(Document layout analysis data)
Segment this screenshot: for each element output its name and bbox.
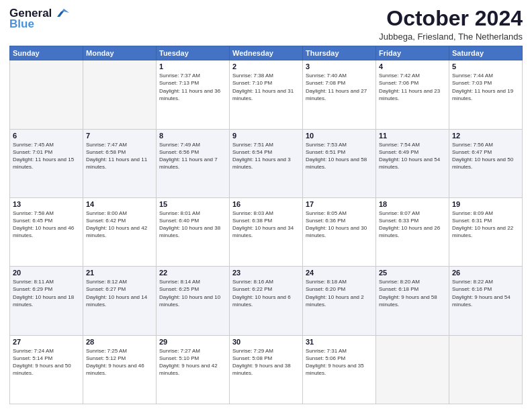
day-number: 6 <box>13 132 80 140</box>
calendar-week-row: 27Sunrise: 7:24 AM Sunset: 5:14 PM Dayli… <box>10 335 523 404</box>
day-info: Sunrise: 7:53 AM Sunset: 6:51 PM Dayligh… <box>306 141 373 171</box>
col-monday: Monday <box>83 46 157 60</box>
day-number: 27 <box>13 338 80 346</box>
day-info: Sunrise: 8:22 AM Sunset: 6:16 PM Dayligh… <box>452 278 519 308</box>
logo: General Blue <box>9 7 69 31</box>
day-info: Sunrise: 8:12 AM Sunset: 6:27 PM Dayligh… <box>86 278 153 308</box>
calendar-week-row: 6Sunrise: 7:45 AM Sunset: 7:01 PM Daylig… <box>10 129 523 197</box>
table-cell <box>376 335 449 404</box>
table-cell <box>449 335 523 404</box>
day-info: Sunrise: 8:01 AM Sunset: 6:40 PM Dayligh… <box>159 210 226 240</box>
day-number: 13 <box>13 200 80 208</box>
day-number: 8 <box>159 132 226 140</box>
logo-bird-icon <box>54 7 69 19</box>
day-number: 24 <box>306 269 373 277</box>
day-number: 2 <box>232 62 300 71</box>
day-number: 7 <box>86 132 153 140</box>
day-number: 23 <box>232 269 300 277</box>
table-cell: 4Sunrise: 7:42 AM Sunset: 7:06 PM Daylig… <box>376 60 449 129</box>
calendar-week-row: 13Sunrise: 7:58 AM Sunset: 6:45 PM Dayli… <box>10 197 523 266</box>
table-cell: 21Sunrise: 8:12 AM Sunset: 6:27 PM Dayli… <box>83 267 157 335</box>
table-cell: 24Sunrise: 8:18 AM Sunset: 6:20 PM Dayli… <box>303 267 376 335</box>
day-info: Sunrise: 8:03 AM Sunset: 6:38 PM Dayligh… <box>232 210 300 240</box>
table-cell: 13Sunrise: 7:58 AM Sunset: 6:45 PM Dayli… <box>10 197 83 266</box>
day-number: 18 <box>379 200 446 208</box>
table-cell <box>83 60 157 129</box>
table-cell: 1Sunrise: 7:37 AM Sunset: 7:13 PM Daylig… <box>157 60 230 129</box>
day-number: 12 <box>452 132 519 140</box>
calendar-table: Sunday Monday Tuesday Wednesday Thursday… <box>9 46 523 404</box>
table-cell: 9Sunrise: 7:51 AM Sunset: 6:54 PM Daylig… <box>230 129 303 197</box>
day-info: Sunrise: 7:51 AM Sunset: 6:54 PM Dayligh… <box>232 141 300 171</box>
day-number: 3 <box>306 62 373 71</box>
table-cell: 10Sunrise: 7:53 AM Sunset: 6:51 PM Dayli… <box>303 129 376 197</box>
col-tuesday: Tuesday <box>157 46 230 60</box>
day-info: Sunrise: 7:31 AM Sunset: 5:06 PM Dayligh… <box>306 347 373 377</box>
day-number: 28 <box>86 338 153 346</box>
day-number: 19 <box>452 200 519 208</box>
header-row: Sunday Monday Tuesday Wednesday Thursday… <box>10 46 523 60</box>
day-info: Sunrise: 7:47 AM Sunset: 6:58 PM Dayligh… <box>86 141 153 171</box>
calendar-week-row: 20Sunrise: 8:11 AM Sunset: 6:29 PM Dayli… <box>10 267 523 335</box>
day-number: 5 <box>452 62 519 71</box>
day-info: Sunrise: 7:54 AM Sunset: 6:49 PM Dayligh… <box>379 141 446 171</box>
table-cell: 15Sunrise: 8:01 AM Sunset: 6:40 PM Dayli… <box>157 197 230 266</box>
header: General Blue October 2024 Jubbega, Fries… <box>9 7 523 42</box>
col-saturday: Saturday <box>449 46 523 60</box>
col-wednesday: Wednesday <box>230 46 303 60</box>
table-cell: 6Sunrise: 7:45 AM Sunset: 7:01 PM Daylig… <box>10 129 83 197</box>
table-cell: 23Sunrise: 8:16 AM Sunset: 6:22 PM Dayli… <box>230 267 303 335</box>
day-number: 11 <box>379 132 446 140</box>
day-number: 21 <box>86 269 153 277</box>
day-info: Sunrise: 8:20 AM Sunset: 6:18 PM Dayligh… <box>379 278 446 308</box>
table-cell: 5Sunrise: 7:44 AM Sunset: 7:03 PM Daylig… <box>449 60 523 129</box>
table-cell: 2Sunrise: 7:38 AM Sunset: 7:10 PM Daylig… <box>230 60 303 129</box>
day-number: 9 <box>232 132 300 140</box>
day-info: Sunrise: 7:40 AM Sunset: 7:08 PM Dayligh… <box>306 72 373 102</box>
day-info: Sunrise: 8:05 AM Sunset: 6:36 PM Dayligh… <box>306 210 373 240</box>
day-number: 26 <box>452 269 519 277</box>
day-number: 15 <box>159 200 226 208</box>
logo-blue-text: Blue <box>9 17 34 31</box>
day-info: Sunrise: 7:42 AM Sunset: 7:06 PM Dayligh… <box>379 72 446 102</box>
table-cell: 17Sunrise: 8:05 AM Sunset: 6:36 PM Dayli… <box>303 197 376 266</box>
day-number: 14 <box>86 200 153 208</box>
day-info: Sunrise: 7:45 AM Sunset: 7:01 PM Dayligh… <box>13 141 80 171</box>
col-friday: Friday <box>376 46 449 60</box>
day-info: Sunrise: 8:09 AM Sunset: 6:31 PM Dayligh… <box>452 210 519 240</box>
day-number: 10 <box>306 132 373 140</box>
day-number: 4 <box>379 62 446 71</box>
day-number: 17 <box>306 200 373 208</box>
day-number: 20 <box>13 269 80 277</box>
page: General Blue October 2024 Jubbega, Fries… <box>0 0 532 411</box>
day-info: Sunrise: 7:29 AM Sunset: 5:08 PM Dayligh… <box>232 347 300 377</box>
table-cell: 20Sunrise: 8:11 AM Sunset: 6:29 PM Dayli… <box>10 267 83 335</box>
table-cell: 7Sunrise: 7:47 AM Sunset: 6:58 PM Daylig… <box>83 129 157 197</box>
day-number: 29 <box>159 338 226 346</box>
table-cell: 11Sunrise: 7:54 AM Sunset: 6:49 PM Dayli… <box>376 129 449 197</box>
table-cell: 12Sunrise: 7:56 AM Sunset: 6:47 PM Dayli… <box>449 129 523 197</box>
day-number: 31 <box>306 338 373 346</box>
table-cell: 31Sunrise: 7:31 AM Sunset: 5:06 PM Dayli… <box>303 335 376 404</box>
day-info: Sunrise: 7:25 AM Sunset: 5:12 PM Dayligh… <box>86 347 153 377</box>
table-cell: 16Sunrise: 8:03 AM Sunset: 6:38 PM Dayli… <box>230 197 303 266</box>
col-thursday: Thursday <box>303 46 376 60</box>
table-cell: 18Sunrise: 8:07 AM Sunset: 6:33 PM Dayli… <box>376 197 449 266</box>
location: Jubbega, Friesland, The Netherlands <box>379 32 523 42</box>
table-cell: 19Sunrise: 8:09 AM Sunset: 6:31 PM Dayli… <box>449 197 523 266</box>
table-cell: 25Sunrise: 8:20 AM Sunset: 6:18 PM Dayli… <box>376 267 449 335</box>
day-info: Sunrise: 7:38 AM Sunset: 7:10 PM Dayligh… <box>232 72 300 102</box>
day-info: Sunrise: 7:24 AM Sunset: 5:14 PM Dayligh… <box>13 347 80 377</box>
table-cell: 27Sunrise: 7:24 AM Sunset: 5:14 PM Dayli… <box>10 335 83 404</box>
day-info: Sunrise: 8:07 AM Sunset: 6:33 PM Dayligh… <box>379 210 446 240</box>
table-cell: 29Sunrise: 7:27 AM Sunset: 5:10 PM Dayli… <box>157 335 230 404</box>
day-number: 30 <box>232 338 300 346</box>
svg-marker-1 <box>57 11 64 17</box>
calendar-week-row: 1Sunrise: 7:37 AM Sunset: 7:13 PM Daylig… <box>10 60 523 129</box>
day-info: Sunrise: 7:58 AM Sunset: 6:45 PM Dayligh… <box>13 210 80 240</box>
day-number: 16 <box>232 200 300 208</box>
day-info: Sunrise: 8:11 AM Sunset: 6:29 PM Dayligh… <box>13 278 80 308</box>
day-number: 22 <box>159 269 226 277</box>
day-info: Sunrise: 7:56 AM Sunset: 6:47 PM Dayligh… <box>452 141 519 171</box>
day-info: Sunrise: 8:00 AM Sunset: 6:42 PM Dayligh… <box>86 210 153 240</box>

Work order:
Scan the data for the string "Blue" and copy each line in which it occurs.

Result for this exercise:
logo: General Blue <box>9 7 69 31</box>
header: General Blue October 2024 Jubbega, Fries… <box>9 7 523 42</box>
logo-blue-text: Blue <box>9 17 34 31</box>
page: General Blue October 2024 Jubbega, Fries… <box>0 0 532 411</box>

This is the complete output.